L'Enfer du dimanche parle de Tony d'Amato, interprété par le Al Pacino des grands jours, coach vieillissant des Miami Sharks confronté à la défiance de la dirigeante du club, aux mauvais résultats de son équipe et à la montée en puissance de Willie Beamen, jeune star incontournable qui sape le peu d'autorité qui lui reste.
Guerre totale
Fortement marqué par la scène d'ouverture d'Il faut sauver le soldat Ryan (au point d'en débaucher le caméraman, Mitch Dubin), Stone applique au sport national le traitement de Steven Spielberg dans ses scènes de guerre. La dimension «caméra embarquée» façon faux-reportage en moins, mais l'esthétique clippesque en plus: il ne s'agit pas de rendre l'action repoussante mais excitante, selon les codes de la société-spectacle que le réalisateur place sous le signe de l'hyperbole.
Stone jette ses caméras dans l'arène pour aller au contact, accélère son découpage pour amplifier la sensation de chaos et la violence des phases de jeu, il gère plusieurs points de vue différents, utilise tous les effets à sa disposition pour traduire la perception des protagonistes. Les corps s'entrechoquent, les mâchoires se crispent, les os se brisent et les yeux sortent même de leurs orbites dans l'une des scènes les plus mémorables du film.
En visionnant la scène on est perdu, désorienté, on ne sait plus où on en est. Pour Stone, il s'agit de faire voler en éclats les repères visuels que l'on mobilise habituellement au cinéma pour nous plonger dans la confusion, à la façon d'un joueur qui vient d'entrer sur le terrain et qui doit réorganiser complètement sa perception pour survivre à la vitesse et la violence des phases de jeu.

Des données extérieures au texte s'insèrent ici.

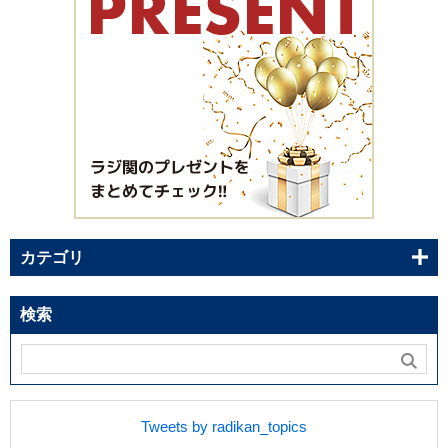
カテゴリ
検索
Tweets by radikan_topics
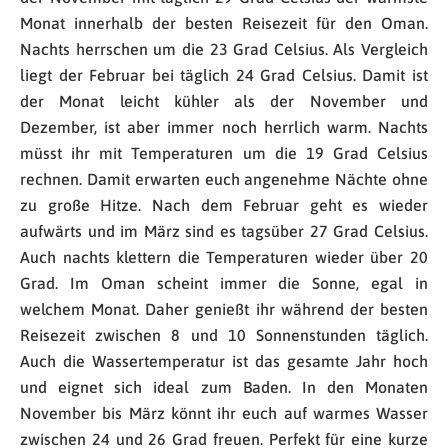
Monat innerhalb der besten Reisezeit für den Oman.
Nachts herrschen um die 23 Grad Celsius. Als Vergleich
liegt der Februar bei täglich 24 Grad Celsius. Damit ist
der Monat leicht kühler als der November und
Dezember, ist aber immer noch herrlich warm. Nachts
müsst ihr mit Temperaturen um die 19 Grad Celsius
rechnen. Damit erwarten euch angenehme Nächte ohne
zu große Hitze. Nach dem Februar geht es wieder
aufwärts und im März sind es tagsüber 27 Grad Celsius.
Auch nachts klettern die Temperaturen wieder über 20
Grad. Im Oman scheint immer die Sonne, egal in
welchem Monat. Daher genießt ihr während der besten
Reisezeit zwischen 8 und 10 Sonnenstunden täglich.
Auch die Wassertemperatur ist das gesamte Jahr hoch
und eignet sich ideal zum Baden. In den Monaten
November bis März könnt ihr euch auf warmes Wasser
zwischen 24 und 26 Grad freuen. Perfekt für eine kurze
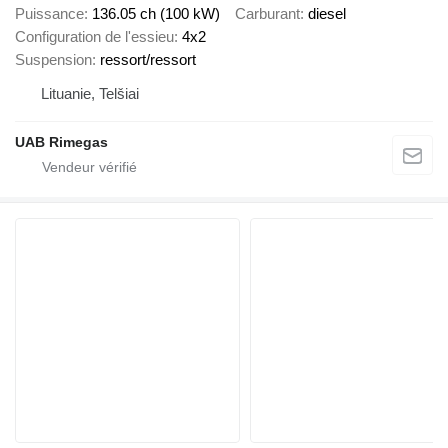
Puissance
136.05 ch (100 kW)
Carburant
diesel
Configuration de l'essieu
4x2
Suspension
ressort/ressort
Lituanie, Telšiai
UAB Rimegas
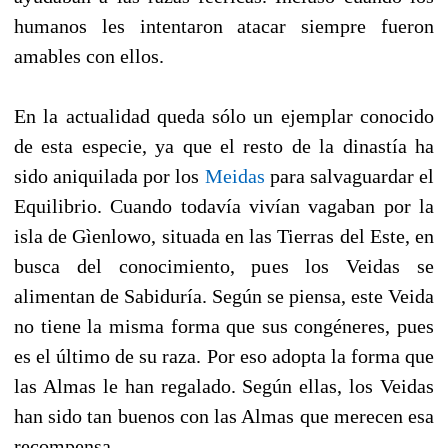
humanos les intentaron atacar siempre fueron
amables con ellos.
En la actualidad queda sólo un ejemplar conocido
de esta especie, ya que el resto de la dinastía ha
sido aniquilada por los
Meidas
para salvaguardar el
Equilibrio. Cuando todavía vivían vagaban por la
isla de Gìenlowo, situada en las Tierras del Este, en
busca del conocimiento, pues los Veidas se
alimentan de Sabiduría. Según se piensa, este Veida
no tiene la misma forma que sus congéneres, pues
es el último de su raza. Por eso adopta la forma que
las Almas le han regalado. Según ellas, los Veidas
han sido tan buenos con las Almas que merecen esa
recompensa.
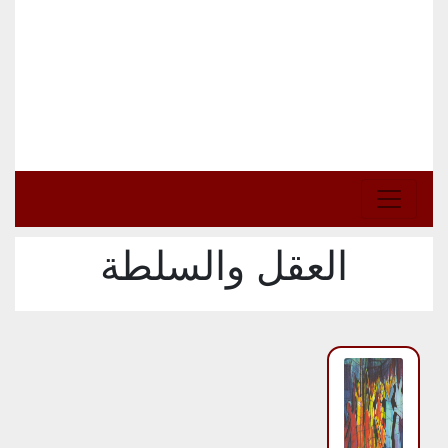
العقل والسلطة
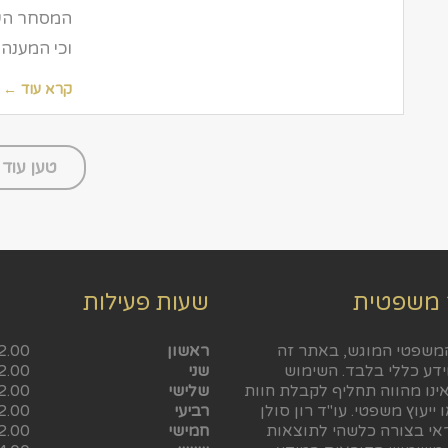
המסחר העצ
וכי המענה 
קרא עוד ←
טען עוד
 משפטית
שעות פעילות
משפטי המוגש, באתר זה
ראשון
2.00
ידע כללי בלבד. השימוש
שני
2.00
ינו מהווה תחליף לקבלת חוות
שלישי
2.00
 ייעוץ משפטי. עו"ד רון סולן
רביעי
2.00
ראי בצורה כלשהי לתוצאות
חמישי
2.00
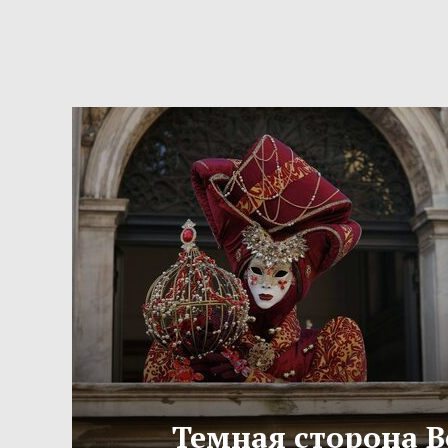
Темная сторона 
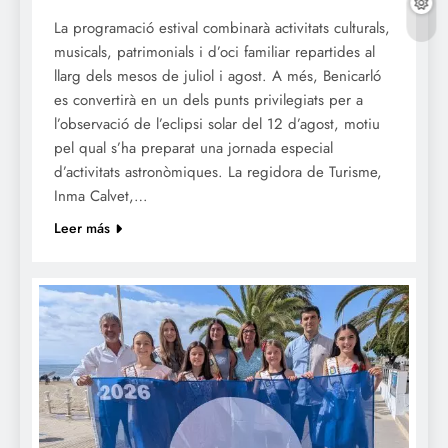
La programació estival combinarà activitats culturals,
musicals, patrimonials i d’oci familiar repartides al
llarg dels mesos de juliol i agost. A més, Benicarló
es convertirà en un dels punts privilegiats per a
l’observació de l’eclipsi solar del 12 d’agost, motiu
pel qual s’ha preparat una jornada especial
d’activitats astronòmiques. La regidora de Turisme,
Inma Calvet,…
Leer más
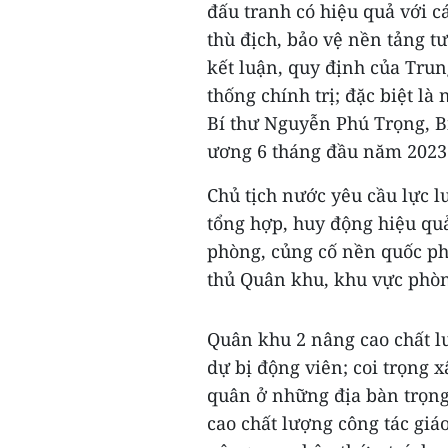
đấu tranh có hiệu quả với c
thù địch, bảo vệ nền tảng tư
kết luận, quy định của Tru
thống chính trị; đặc biệt l
Bí thư Nguyễn Phú Trọng, B
ương 6 tháng đầu năm 2023
Chủ tịch nước yêu cầu lực 
tổng hợp, huy động hiệu qu
phòng, củng cố nền quốc p
thủ Quân khu, khu vực phòn
Quân khu 2 nâng cao chất l
dự bị động viên; coi trọng 
quân ở những địa bàn trọng 
cao chất lượng công tác giá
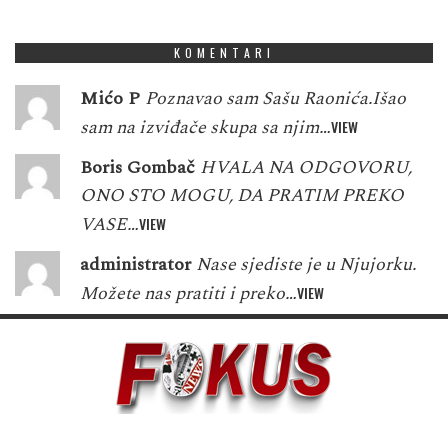
1
5
3
7
0
6
1
6
8
KOMENTARI
Mićo P
Poznavao sam Sašu Raonića.Išao
sam na izviđače skupa sa njim…
VIEW
Boris Gombač
HVALA NA ODGOVORU,
ONO STO MOGU, DA PRATIM PREKO
VASE…
VIEW
administrator
Nase sjediste je u Njujorku.
Možete nas pratiti i preko…
VIEW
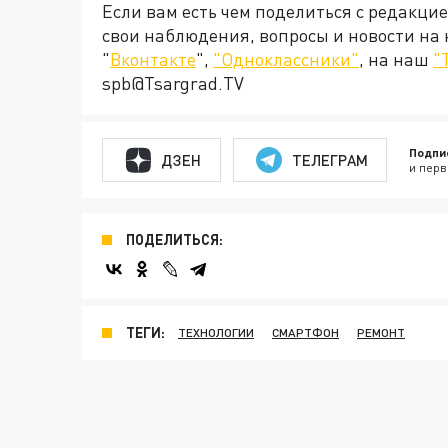
Если вам есть чем поделиться с редакци
свои наблюдения, вопросы и новости на
"
Вконтакте
",
"Одноклассники"
, на наш
"
spb@Tsargrad.TV
Подпи
ДЗЕН
ТЕЛЕГРАМ
и перв
ПОДЕЛИТЬСЯ:
ТЕГИ:
ТЕХНОЛОГИИ
СМАРТФОН
РЕМОНТ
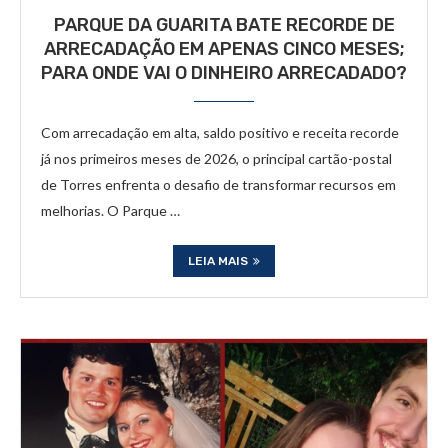
PARQUE DA GUARITA BATE RECORDE DE
ARRECADAÇÃO EM APENAS CINCO MESES;
PARA ONDE VAI O DINHEIRO ARRECADADO?
Com arrecadação em alta, saldo positivo e receita recorde
já nos primeiros meses de 2026, o principal cartão-postal
de Torres enfrenta o desafio de transformar recursos em
melhorias. O Parque …
LEIA MAIS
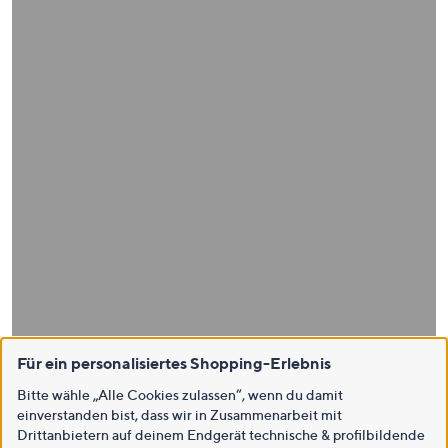
Für ein personalisiertes Shopping-Erlebnis
Bitte wähle „Alle Cookies zulassen“, wenn du damit
einverstanden bist, dass wir in Zusammenarbeit mit
Drittanbietern auf deinem Endgerät technische & profilbildende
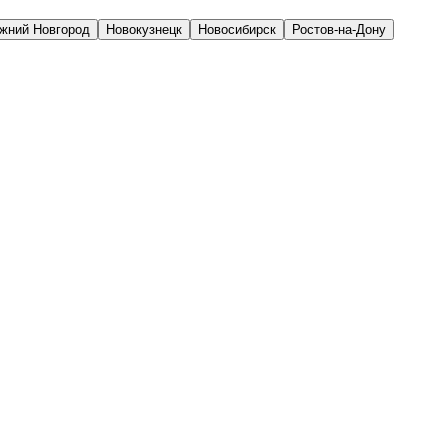
жний Новгород
Новокузнецк
Новосибирск
Ростов-на-Дону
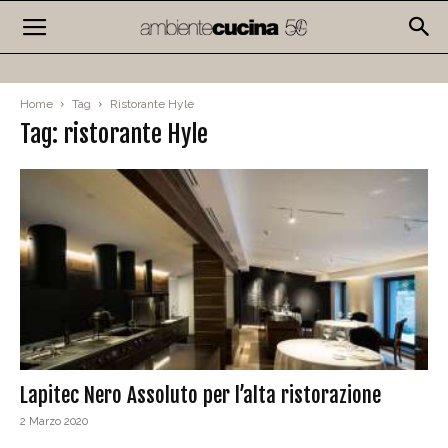
Home
Tag
Ristorante Hyle
Tag: ristorante Hyle
Lapitec Nero Assoluto per l’alta ristorazione
2 Marzo 2020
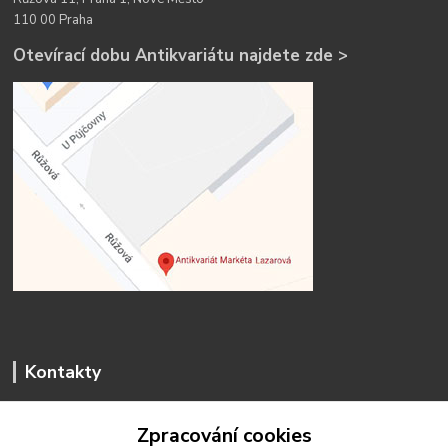
110 00 Praha
Otevírací dobu Antikvariátu najdete zde >
Kontakty
Zpracování cookies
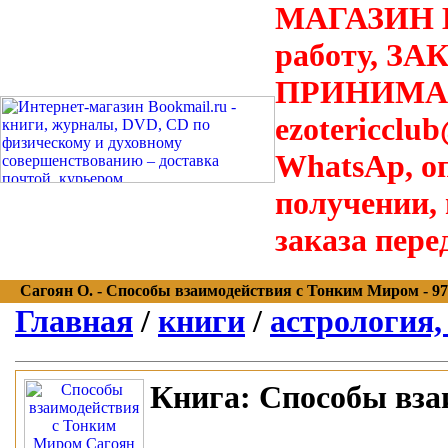
МАГАЗИН В
работу, З
ПРИНИМАЮТ
ezotericclu
WhatsAp, о
получении,
заказа пере
Сагоян О. - Способы взаимодействия с Тонким Миром - 978-
Главная
/
книги
/
астрология,
Книга:
Способы вза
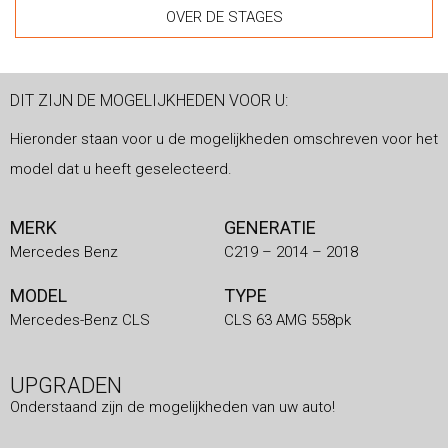
OVER DE STAGES
DIT ZIJN DE MOGELIJKHEDEN VOOR U:
Hieronder staan voor u de mogelijkheden omschreven voor het
model dat u heeft geselecteerd.
MERK
GENERATIE
Mercedes Benz
C219 – 2014 – 2018
MODEL
TYPE
Mercedes-Benz CLS
CLS 63 AMG 558pk
UPGRADEN
Onderstaand zijn de mogelijkheden van uw auto!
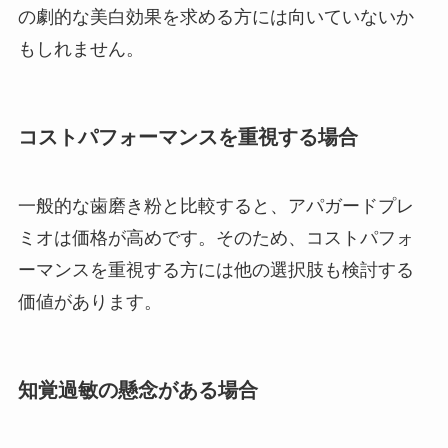
の劇的な美白効果を求める方には向いていないか
もしれません。
コストパフォーマンスを重視する場合
一般的な歯磨き粉と比較すると、アパガードプレ
ミオは価格が高めです。​そのため、コストパフォ
ーマンスを重視する方には他の選択肢も検討する
価値があります。
知覚過敏の懸念がある場合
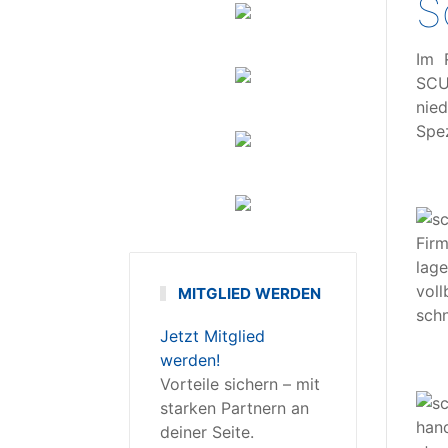
S
Im 
SCU
nie
Spez
Fir
lag
vol
MITGLIED WERDEN
sch
Jetzt Mitglied
werden!
Vorteile sichern – mit
starken Partnern an
han
deiner Seite.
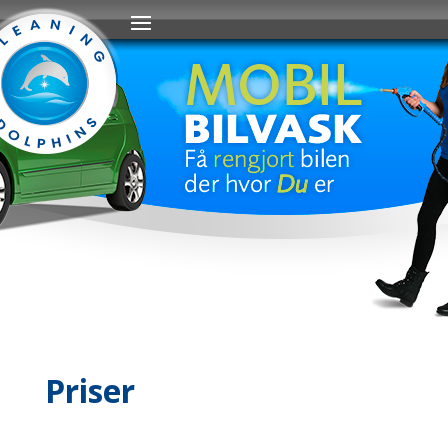
Priser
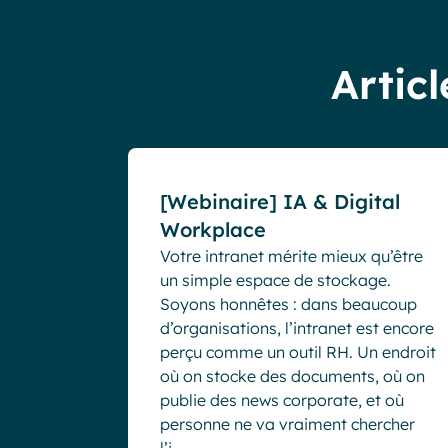
Articl
Webinaires
[Webinaire] IA & Digital
Workplace
Votre intranet mérite mieux qu’être
un simple espace de stockage.
Soyons honnêtes : dans beaucoup
d’organisations, l’intranet est encore
perçu comme un outil RH. Un endroit
où on stocke des documents, où on
publie des news corporate, et où
personne ne va vraiment chercher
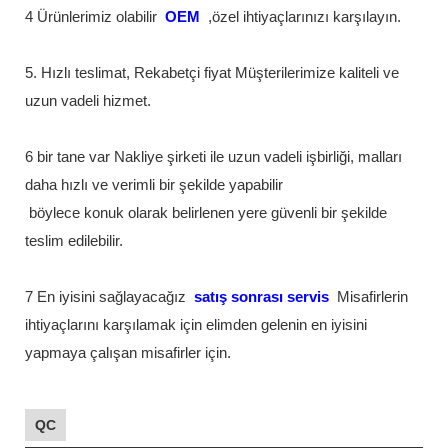
4 Ürünlerimiz olabilir
OEM
,özel ihtiyaçlarınızı karşılayın.
5. Hızlı teslimat, Rekabetçi fiyat Müşterilerimize kaliteli ve
uzun vadeli hizmet.
6 bir tane var Nakliye şirketi ile uzun vadeli işbirliği, malları
daha hızlı ve verimli bir şekilde yapabilir
böylece konuk olarak belirlenen yere güvenli bir şekilde
teslim edilebilir.
7 En iyisini sağlayacağız
satış sonrası servis
Misafirlerin
ihtiyaçlarını karşılamak için elimden gelenin en iyisini
yapmaya çalışan misafirler için.
QC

L'Enfer du dimanche démarre par l'appel du quaterback qui s'apprête à lancer le ballon. Il appelle le jeu, reçoit le ballon, et reste sur le carreau. Pas plus lui que nous n'avons le temps de comprendre ce qui s'est passé. Nous n'étions pas encore prêts. Nos sens sont sursollicités par les stimulis audiovisuels, l'impossibilité de traiter l'avalanche d'informations qui nous tombe dessus, l'adrénaline irriguée par l'urgence et la brutalité... Dans ce film l'instinct de survie présente plus d'importance que la connaissance des règles, l'adaptabilité devient le mot clé. Nous ne regardons plus un match, nous vivons une guerre.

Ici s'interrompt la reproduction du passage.